Articolo originale "Why the language of revolution matters" su Jadaliyya.comhttp://www.jadaliyya.com/pages/index/6548/why-the-language-of-revolution-matters

Questo articolo è parte di una tavola rotonda organizzata da Jadaliyya su "Il linguaggio della rivoluzione in Egitto". 
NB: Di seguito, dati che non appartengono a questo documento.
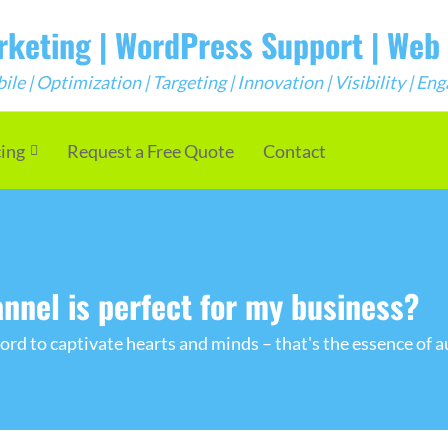
arketing | WordPress Support | We
e | Optimization | Targeting | Innovation | Visibility | E
cing
Request a Free Quote
Contact
nnel is perfect for my business?
rd to captivate hearts and minds – that's the essence of a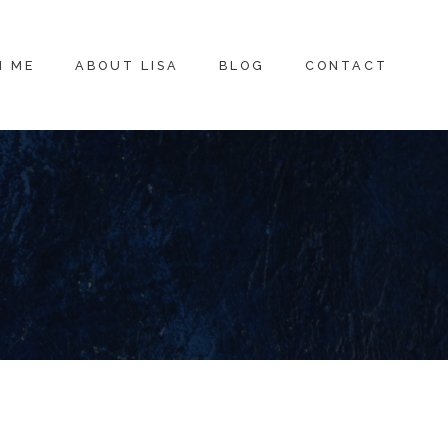
H ME
ABOUT LISA
BLOG
CONTACT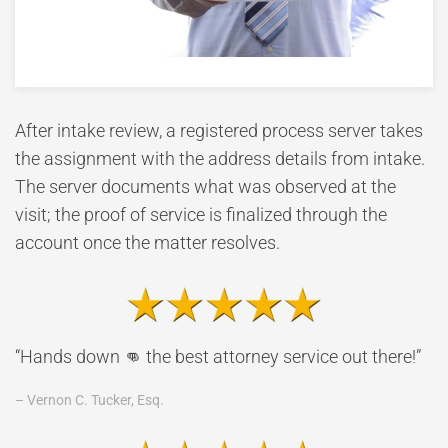
After intake review, a registered process server takes
the assignment with the address details from intake.
The server documents what was observed at the
visit; the proof of service is finalized through the
account once the matter resolves.
“Hands down 👊 the best attorney service out there!”
– Vernon C. Tucker, Esq.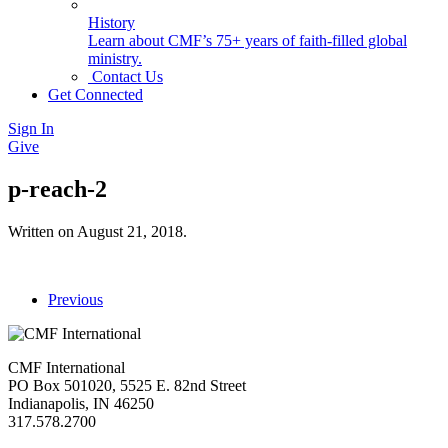
History
Learn about CMF’s 75+ years of faith-filled global
ministry.
Contact Us
Get Connected
Sign In
Give
p-reach-2
Written on
August 21, 2018
.
Previous
CMF International
PO Box 501020, 5525 E. 82nd Street
Indianapolis, IN 46250
317.578.2700
missions@cmfi.org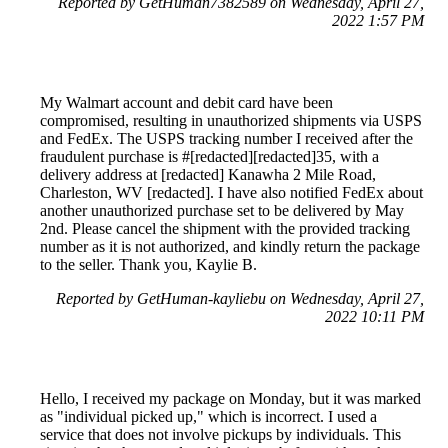
Reported by GetHuman7382589 on Wednesday, April 27,
2022 1:57 PM
My Walmart account and debit card have been
compromised, resulting in unauthorized shipments via USPS
and FedEx. The USPS tracking number I received after the
fraudulent purchase is #[redacted][redacted]35, with a
delivery address at [redacted] Kanawha 2 Mile Road,
Charleston, WV [redacted]. I have also notified FedEx about
another unauthorized purchase set to be delivered by May
2nd. Please cancel the shipment with the provided tracking
number as it is not authorized, and kindly return the package
to the seller. Thank you, Kaylie B.
Reported by GetHuman-kayliebu on Wednesday, April 27,
2022 10:11 PM
Hello, I received my package on Monday, but it was marked
as "individual picked up," which is incorrect. I used a
service that does not involve pickups by individuals. This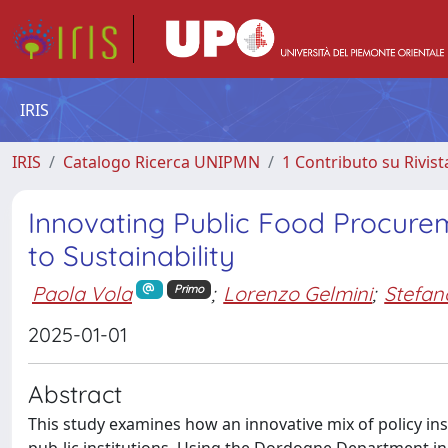
IRIS
IRIS
Catalogo Ricerca UNIPMN
1 Contributo su Rivist
Innovating Public Food Procure
to Sustainability
Paola Vola
;
Lorenzo Gelmini
;
Stefan
Primo
2025-01-01
Abstract
This study examines how an innovative mix of policy in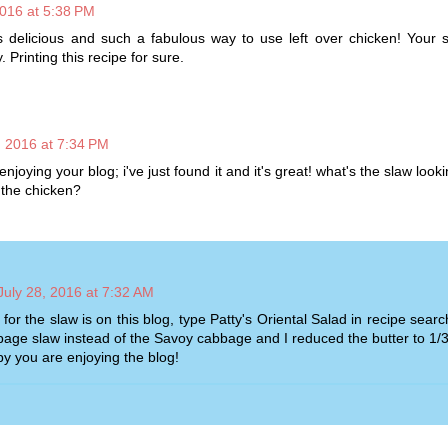
2016 at 5:38 PM
 delicious and such a fabulous way to use left over chicken! Your s
 Printing this recipe for sure.
, 2016 at 7:34 PM
 enjoying your blog; i've just found it and it's great! what's the slaw look
 the chicken?
July 28, 2016 at 7:32 AM
for the slaw is on this blog, type Patty's Oriental Salad in recipe searc
age slaw instead of the Savoy cabbage and I reduced the butter to 1/3
y you are enjoying the blog!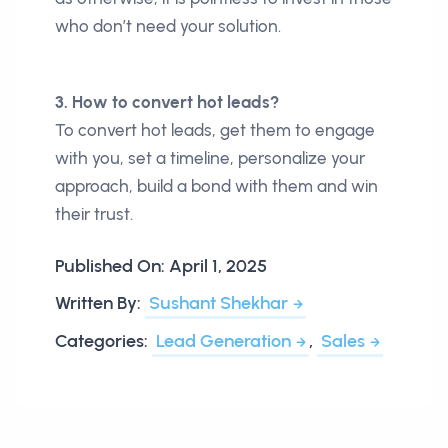
who don’t need your solution.
3. How to convert hot leads?
To convert hot leads, get them to engage
with you, set a timeline, personalize your
approach, build a bond with them and win
their trust.
Published On:
April 1, 2025
Written By:
Sushant Shekhar
Categories:
Lead Generation
,
Sales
Il 29 giugno, Mohamed Morsi si è presentato in Piazza Tahrir come il nuovo presidente dell'Egitto. Il momento non era certo privo di carica drammatica. "Voi siete tutti la mia famiglia, i miei amici" ha detto alle migliaia di persone riunite nella piazza ed ai milioni di spettatori televisivi. "Siamo qui oggi per raccontare al mondo intero che questi sono gli egiziani, questi sono i rivoluzionari, che hanno reso possibile questo momento epico, questa rivoluzione." Morsi ha indicato la folla ed identificato nella gente la fonte della sua legittimità: "Non vi è nessuno, nessun partito, nessuna istituzione o autorità al di sopra della volontà popolare." In effetti la sicurezza percepita dal nuovo presidente era così tanta che egli ha aperto la sua giacca indicando il proprio petto e dichiarando che aveva abbandonato il suo giubbetto anti-proiettili, come ha egli stesso asserito: "poiché io confido in Dio e confido in voi, e solo Dio temo. E sarò sempre totalmente responsabile nei vostri confronti."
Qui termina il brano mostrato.